As a response to https://github.com/sylabs/singularity/issues/4555#issuecomment-570612570, it would be extremely useful for my use case to have some synchronization inside Singularity that depends on atomic globally-consistent rename support, or even that depends on file lock support, on the backing filesystem. The result would be AFAIK no worse in the case where Singularity is running on multiple machines against a filesystem without support for these tools (i.e. you'd still get uncontrolled races and apparently arbitrary failures), but within a single machine with an ext4 home directory (which covers e.g. most cloud VMs) you would get actually-reliable performance.
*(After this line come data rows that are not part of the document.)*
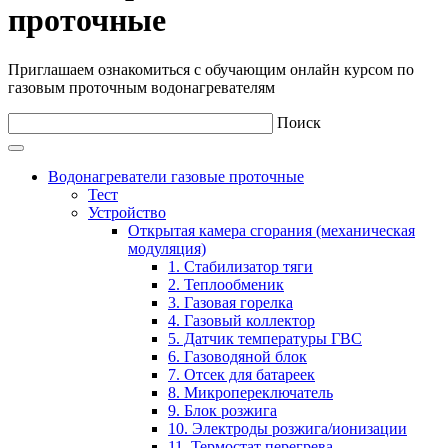
проточные
Приглашаем ознакомиться с обучающим онлайн курсом по
газовым проточным водонагревателям
Поиск
Водонагреватели газовые проточные
Тест
Устройство
Открытая камера сгорания (механическая
модуляция)
1. Стабилизатор тяги
2. Теплообменик
3. Газовая горелка
4. Газовый коллектор
5. Датчик температуры ГВС
6. Газоводяной блок
7. Отсек для батареек
8. Микропереключатель
9. Блок розжига
10. Электроды розжига/ионизации
11. Термостат перегрева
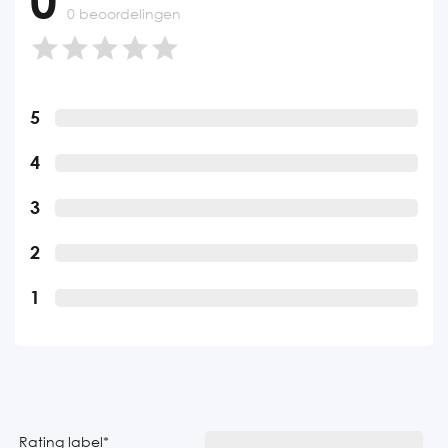
0 beoordelingen
5
4
3
2
1
Rating label
*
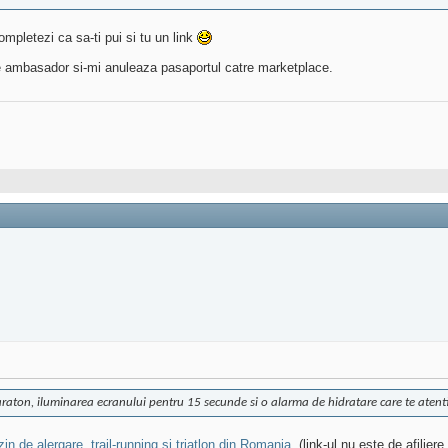
ompletezi ca sa-ti pui si tu un link
e ambasador si-mi anuleaza pasaportul catre marketplace.
araton, iluminarea ecranului pentru 15 secunde si o alarma de hidratare care te atent
n de alergare, trail-running si triatlon din Romania.
(link-ul nu este de afilier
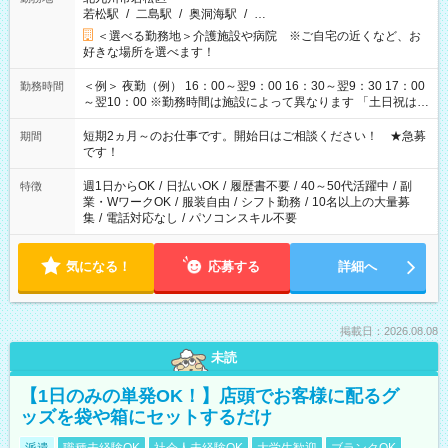
若松駅
/
二島駅
/
奥洞海駅
/
…
＜選べる勤務地＞介護施設や病院 ※ご自宅の近くなど、お
好きな場所を選べます！
＜例＞ 夜勤（例） 16：00～翌9：00 16：30～翌9：30 17：00
勤務時間
～翌10：00 ※勤務時間は施設によって異なります 「土日祝は休
みたい」 「しっかり稼ぎたい」 「もう少し遅い時間から始めた
い」など ご希望にあったお仕事をご案内いたします。 ※未経験
短期2ヵ月～のお仕事です。開始日はご相談ください！ ★急募
期間
の方の場合は1～2ヶ月間は日中での仕事を経験いただき、 お
です！
仕事に慣れてからの夜勤になります。 ★家庭の都合でお休みが
必要な場合も遠慮なくご相談ください。
週1日からOK
/
日払いOK
/
履歴書不要
/
40～50代活躍中
/
副
特徴
業・WワークOK
/
服装自由
/
シフト勤務
/
10名以上の大量募
集
/
電話対応なし
/
パソコンスキル不要
気になる！
応募する
詳細へ
掲載日：2026.08.08
未読
【1日のみの単発OK！】店頭でお客様に配るグ
ッズを袋や箱にセットするだけ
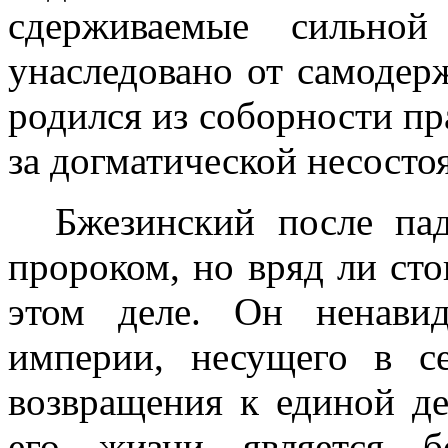
сдерживаемые сильной
унаследовано от самодер
родился из соборности пр
за догматической несосто
Бжезинский после па
пророком, но вряд ли сто
этом деле. Он ненави
империи, несущего в с
возвращения к единой д
его жизни является б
dtrudg commented 4 years ago

@adamnovak - understood. There have been some caching code changes since earlier 3.x versions that I'm not entirely familiar with yet, but I believe we have fewer issues now. We can try and establish the exact points we have problems remaining, and take a look at improvements for the pretty constrained case you give there in the next release cycle. I just don't want to give any promises that we can solve things simply for people who are wanting to share cache directories between multiple users on arbitrary cluster filesystems.

We still recommend, that you singularity pull in a single location, single script etc. into a SIF file before any concurrent execution, and run against that immutable SIF.

dtrudg commented 4 years ago

This has surfaced again in #5020 - I'm going to close this issue and we'll pick it up there. We have a plan to move forward on this on that issue.